RNA-Seq (also referred to as whole transcriptome shotgun sequencing) is an exciting developing new technology [1,73,74] that is starting to become available as a diagnostic approach to infectious and other diseases. RNA-Seq is a tag-based, high-throughput approach in which sequences are mapped against a reference genome thereby eliminating background signals and the need for statistical normalization. The technology has an advantage over microarray in that it additionally allows the detection of novel transcripts rather than reliance on known probe-based sequences. To date, the use of RNA-Seq for diagnosis in tuberculosis has been mostly restricted to looking at small sample numbers (in bovine tuberculosis [75]), and to the best of our knowledge, no reports are available for human tuberculosis. Currently, the cost, challenges of statistical data analysis and the logistics of large data storage currently make microarray a more practical option for analysis approaches that involve large samples/patient numbers. However, ongoing developments in next-generation sequencing, such as the recent United States Food and Drug Administration approval of the Illumina MiSeqD system for clinical use [76], make this a very exciting area for the future diagnosis of human disease.

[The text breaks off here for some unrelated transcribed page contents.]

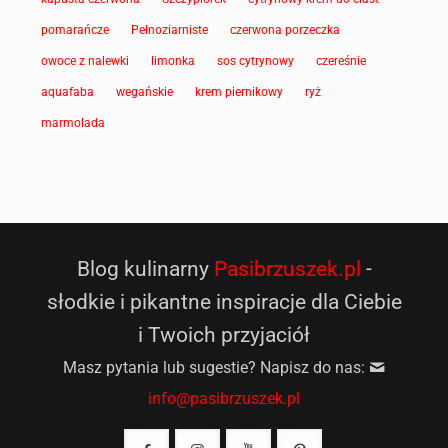
pomarańcze
Pełnoziarniste
czerwona porzeczka
owoce z nalewki
limonka
sos cytrynowy
czereśnie
aquafaba
wegańskie
krem piernikowy
ryż
marmolada
Blog kulinarny
Pasibrzuszek.pl
-
słodkie i pikantne inspiracje dla Ciebie
i Twoich przyjaciół
Masz pytania lub sugestie? Napisz do nas:
info@pasibrzuszek.pl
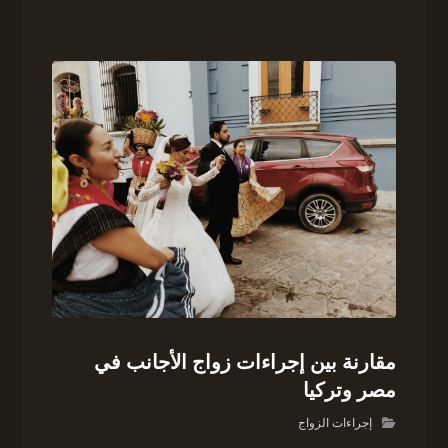
مقارنة بين إجراءات زواج الأجانب في
مصر وتركيا
إجراءات الزواج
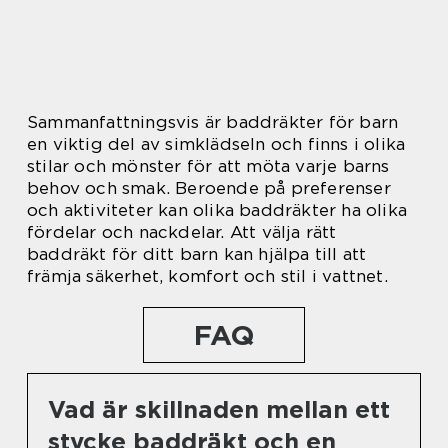
Sammanfattningsvis är baddräkter för barn
en viktig del av simklädseln och finns i olika
stilar och mönster för att möta varje barns
behov och smak. Beroende på preferenser
och aktiviteter kan olika baddräkter ha olika
fördelar och nackdelar. Att välja rätt
baddräkt för ditt barn kan hjälpa till att
främja säkerhet, komfort och stil i vattnet.
FAQ
Vad är skillnaden mellan ett
stycke baddräkt och en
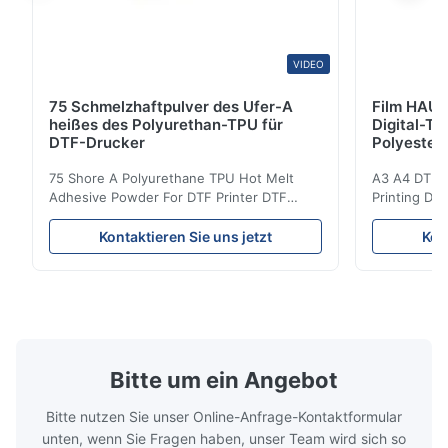
VIDEO
75 Schmelzhaftpulver des Ufer-A
Film HAUS
heißes des Polyurethan-TPU für
Digital-Ti
DTF-Drucker
Polyester
75 Shore A Polyurethane TPU Hot Melt
A3 A4 DTF PE
Adhesive Powder For DTF Printer DTF
Printing DTF
Powder Technical Parameters Bonding
application A
Parameters ( reference only) Temperature
textile fabri
Kontaktieren Sie uns jetzt
Kon
110-130℃ Press 0.5-1.5 kg/cm2 Time 8-20
pattern after
S Washing Resistance 40℃ Excellent
to the touch
Washing Resistance 60℃ / Washing
rubbing res
Resistance 90℃ / DTF Powder Application:
machine ...
...
Bitte um ein Angebot
Bitte nutzen Sie unser Online-Anfrage-Kontaktformular
unten, wenn Sie Fragen haben, unser Team wird sich so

Integration of the data from the complex host transcriptional signatures, host clinical phenotypes as well as pathogen genotype/gene expression using systems biology tools that continue to be developed and refined will enable researchers to better synthesize and understand the large volume of complex data being generated. This integrated analysis together with work in experimental models will provide a better understanding of the immunological response to infectious disease (figure 1). Gene expression data benefit from being widely available as an open resource for researchers. Many studies have already taken advantage of publicly available datasets to reanalyse data and integrate it to advance immunological knowledge [71,77] as well as to test or derive transcriptional signatures [16,30,32,47].

The identification of specific transcriptional responses for a disease will further our understanding of the host immune response and also aid in the development of specific tests that can be used in clinical practice. Further studies need to be undertaken to broaden the number of infectious diseases profiled, including co-infection studies, so that the transcriptional signatures may be better defined and be more applicable to ‘real-world’ situations. Furthermore, these transcriptional signatures will then need to be tested in large-scale prospective clinical trials to assess their ability to perform in large diverse populations. The ultimate use of transcriptionally derived signatures in the clinical management of infectious disease may not be as a standalone diagnostic, but rather used to support and aid in clinical diagnosis/management alongside other tools. For example, in active tuberculosis, a blood signature could support the current smear test, M. tuberculosis culture, clinical symptoms and imaging such as chest radiographs or cross-sectional imaging. For treatment response, it could be used alongside monitoring of clearance of M. tuberculosis from the sputum.